I worked as a Research Associate Data Scientist in Professor Nicholas Tatonetti’s team at the Cedars-Sinai Center during the summer of 2023, as part of my second year at ENSTA Paris. The Tatonetti Lab (TLab) focuses on enhancing drug safety through advanced data analysis, with the aim of identifying and preventing adverse drug reactions. You can learn more about their groundbreaking work on their website.
Over the course of three months, I contributed to key projects aimed at improving drug safety. My primary contribution involved developing a model to detect novel drug-drug interactions by analyzing extensive databases of reported adverse events, supporting the lab’s mission to make medications safer for patients.
This repository contains some of the codes I used during my research internship at Cedars-Sinai.
The Report.pdf is my research report submitted to the university.

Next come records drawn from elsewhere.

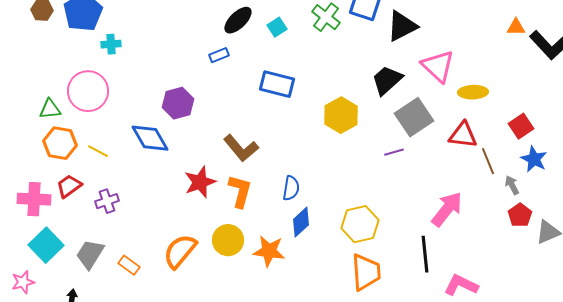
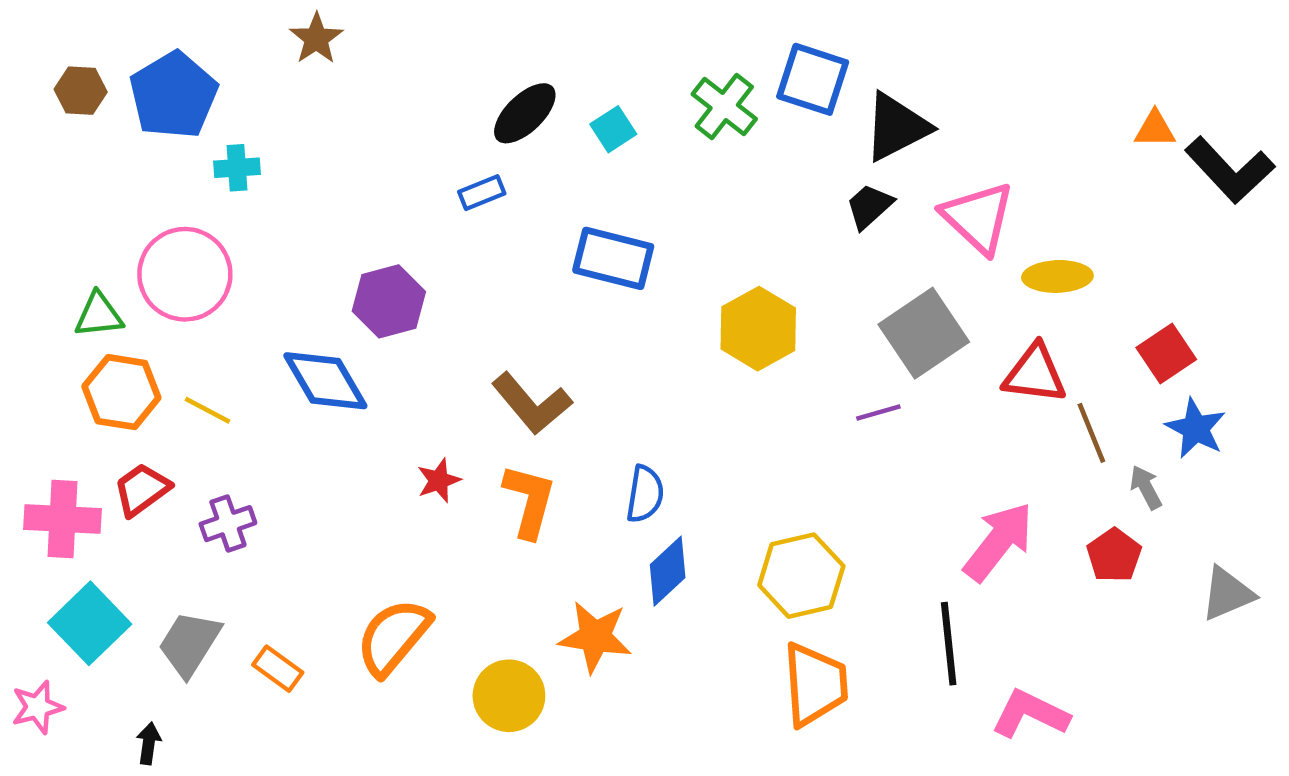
black trapezoid: (387, 80) -> (869, 206), moved, size x0.7
red star: (200, 182) -> (439, 480), size x0.6
red pentagon: (520, 215) -> (1114, 555), moved
yellow circle: (228, 240) -> (509, 696), moved

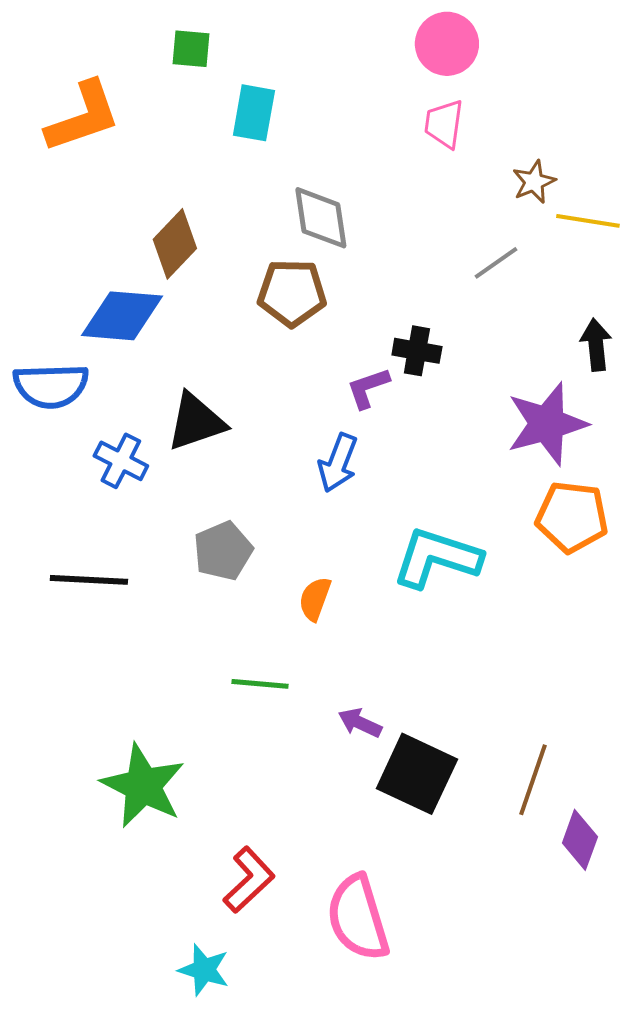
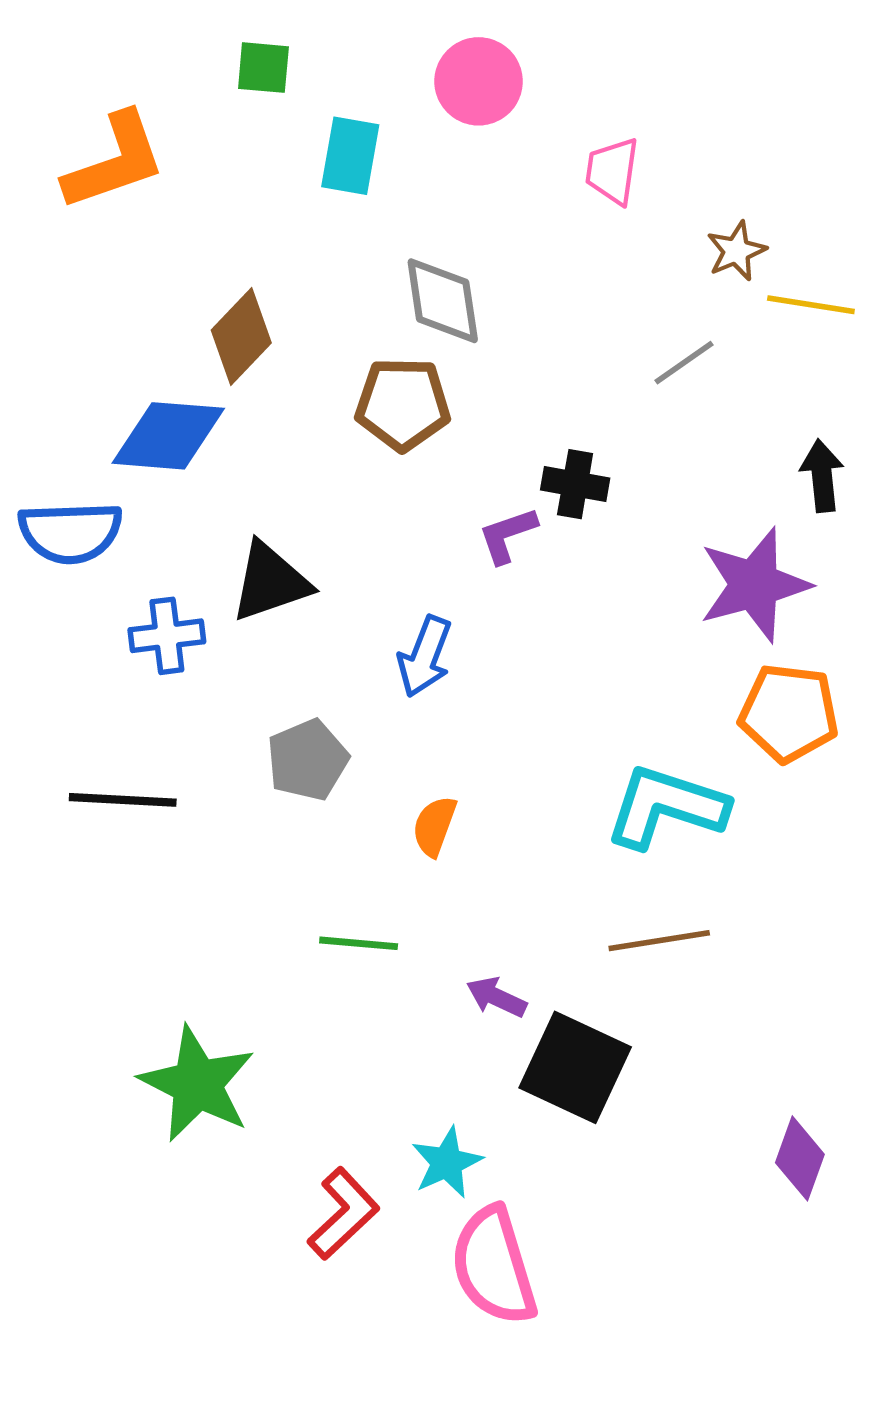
pink circle: (447, 44) -> (479, 81), moved
blue cross: (121, 461) -> (167, 636), turned -34
blue arrow: (338, 463) -> (425, 656), moved
cyan L-shape: (437, 558) -> (666, 807), moved
brown line: (533, 780) -> (659, 941), moved, turned 62
cyan star: (204, 970) -> (447, 1163), moved, turned 30

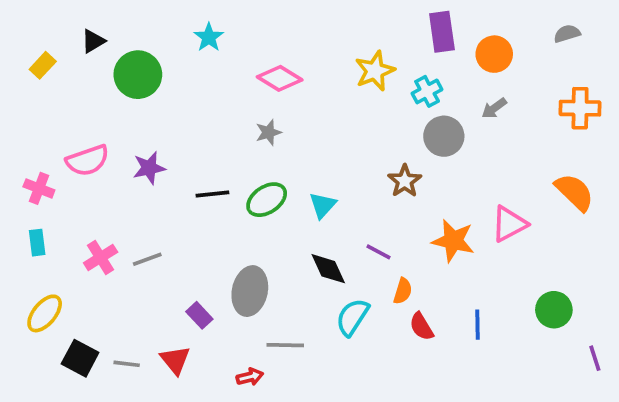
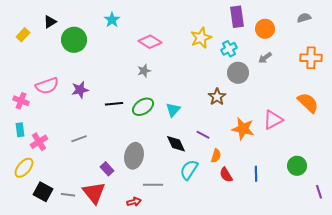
pink cross: (101, 257) -> (39, 142), moved
red triangle: (175, 360) -> (94, 193), size x1.4

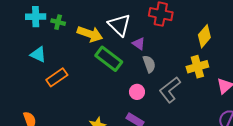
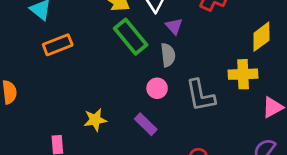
gray semicircle: (149, 64) -> (168, 55), moved
gray L-shape: (170, 90) -> (200, 95), turned -76

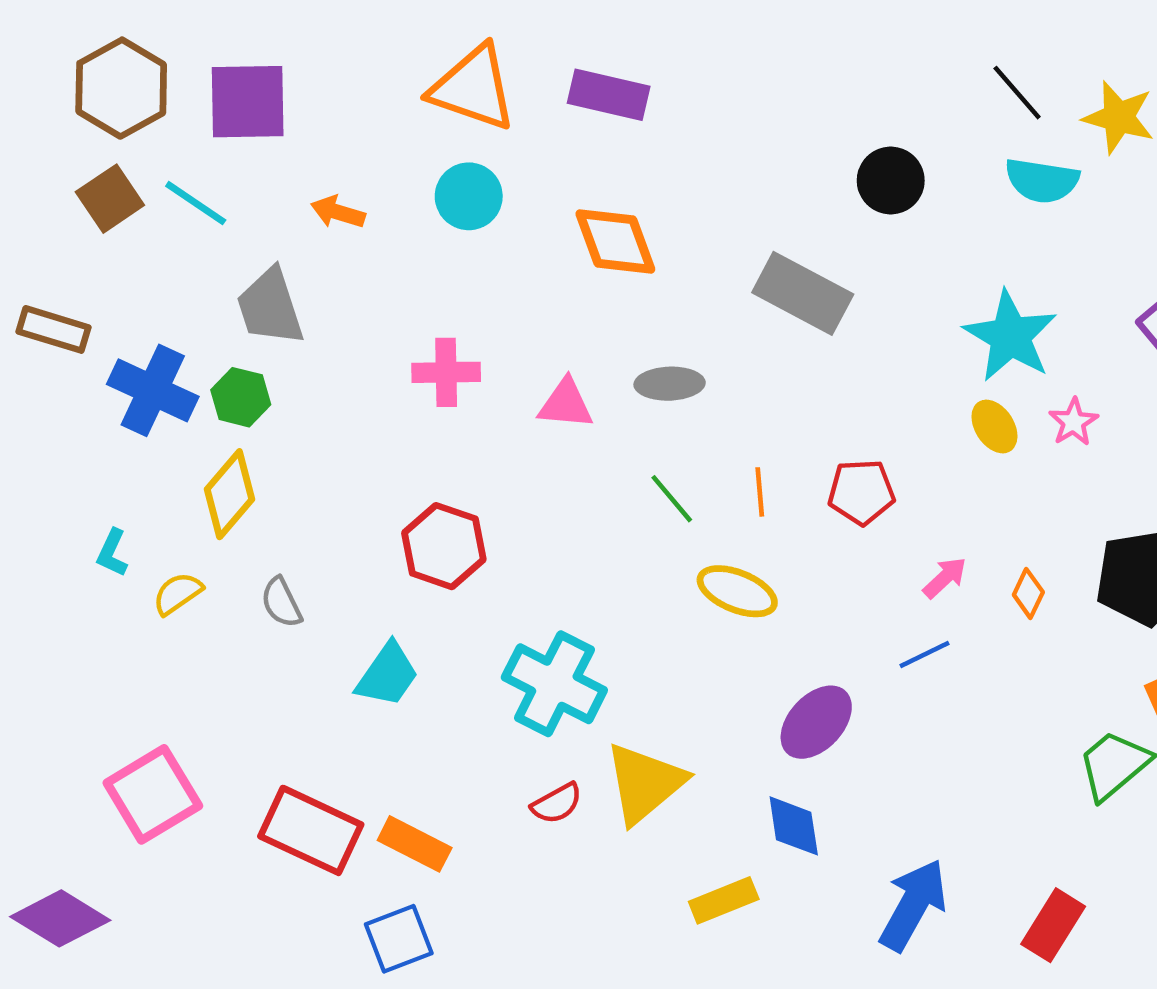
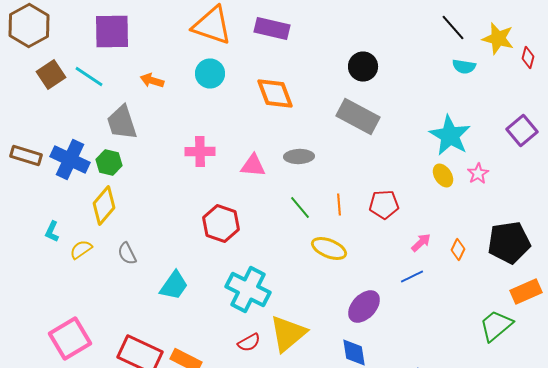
brown hexagon: (121, 88) -> (29, 26), moved
black circle: (891, 181) -> (363, 66), moved
cyan semicircle: (1042, 181) -> (464, 66), size x0.7
brown rectangle: (53, 329) -> (26, 156), moved
red hexagon: (444, 546) -> (221, 224), moved

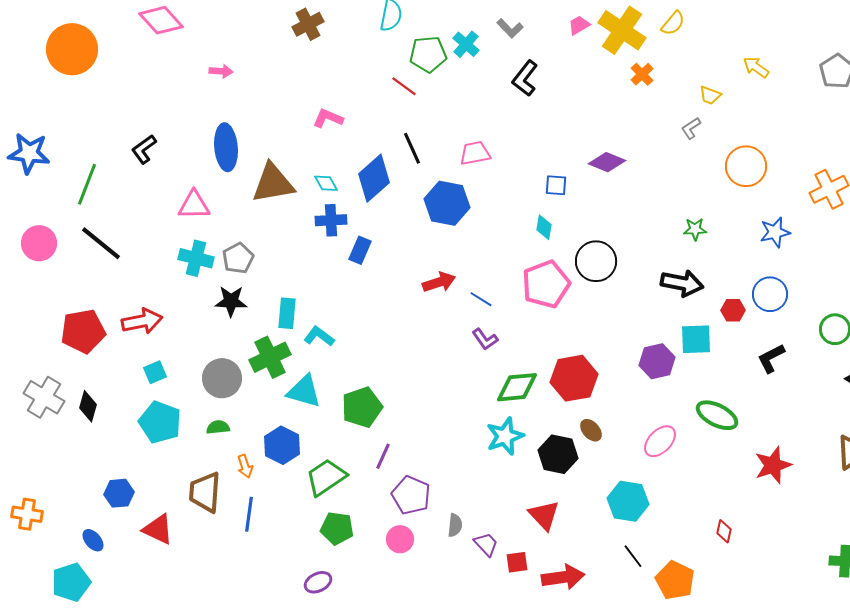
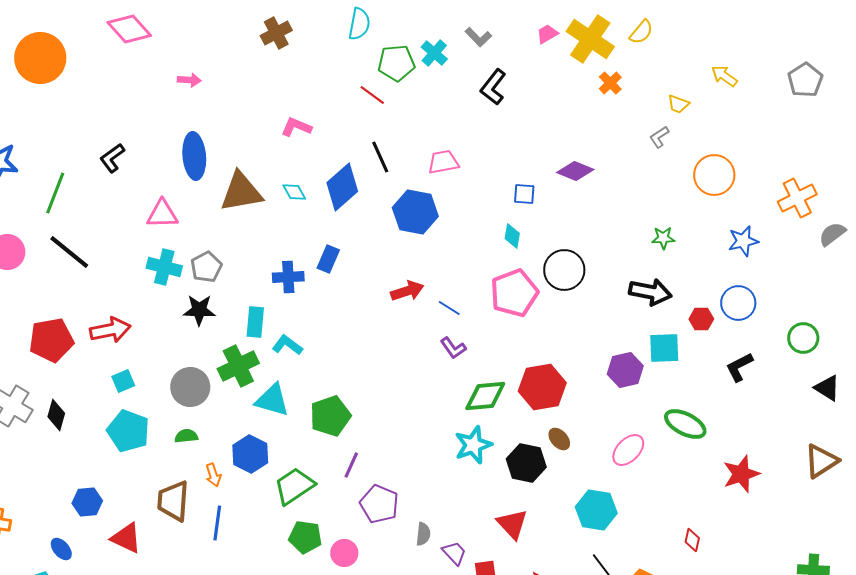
blue cross: (331, 220) -> (288, 277), moved
pink circle: (400, 539) -> (344, 553), moved

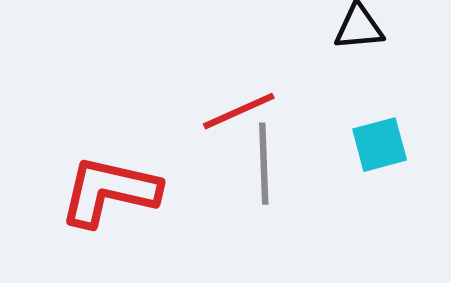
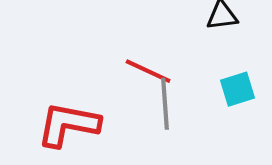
red line: (239, 111) -> (148, 71), turned 51

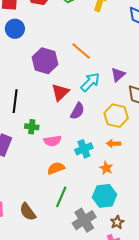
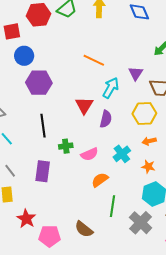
purple hexagon: (45, 61) -> (39, 83), moved

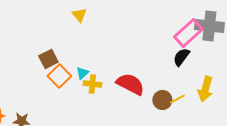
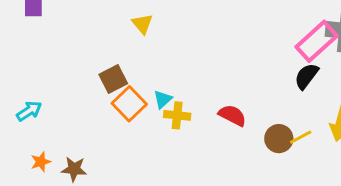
yellow triangle: (79, 15) -> (142, 24), moved
red semicircle: (130, 84) -> (232, 115), size x0.7

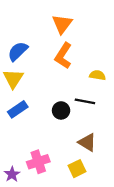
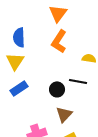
blue semicircle: (18, 51) -> (19, 37), turned -48
brown triangle: (87, 142) -> (64, 114), moved, turned 42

It provides a detailed description of the entire project, covering all aspects of my work.
The full_training.ipynb notebook outlines the algorithm for the complete training process of models, including hyperparameter optimization. This script enables the training of models on a large number of adverse events.
The Training for corroboration.ipynb notebook is designed to train specific models and obtain their corresponding outputs, which are then used to carry out validation on those models.
Finally, the ttest.ipynb notebook contains the code I used to perform the t-test as part of the model validation protocol.
- Machine Learning Programming: Developed and implemented machine learning algorithms for data analysis.
- Large Database Processing: Gained experience in processing and analyzing large datasets of adverse event reports.
- Data Analysis: Conducted thorough analyses to uncover novel drug-drug interactions.
- Model Development: Built and optimized models for predicting outcomes based on historical data.
- Statistical Testing: Performed t-tests and other statistical analyses to validate model performance.
- Hyperparameter Optimization: Implemented techniques to fine-tune model parameters for better accuracy.
- Collaboration and Communication: Worked closely with a research team and effectively communicated findings.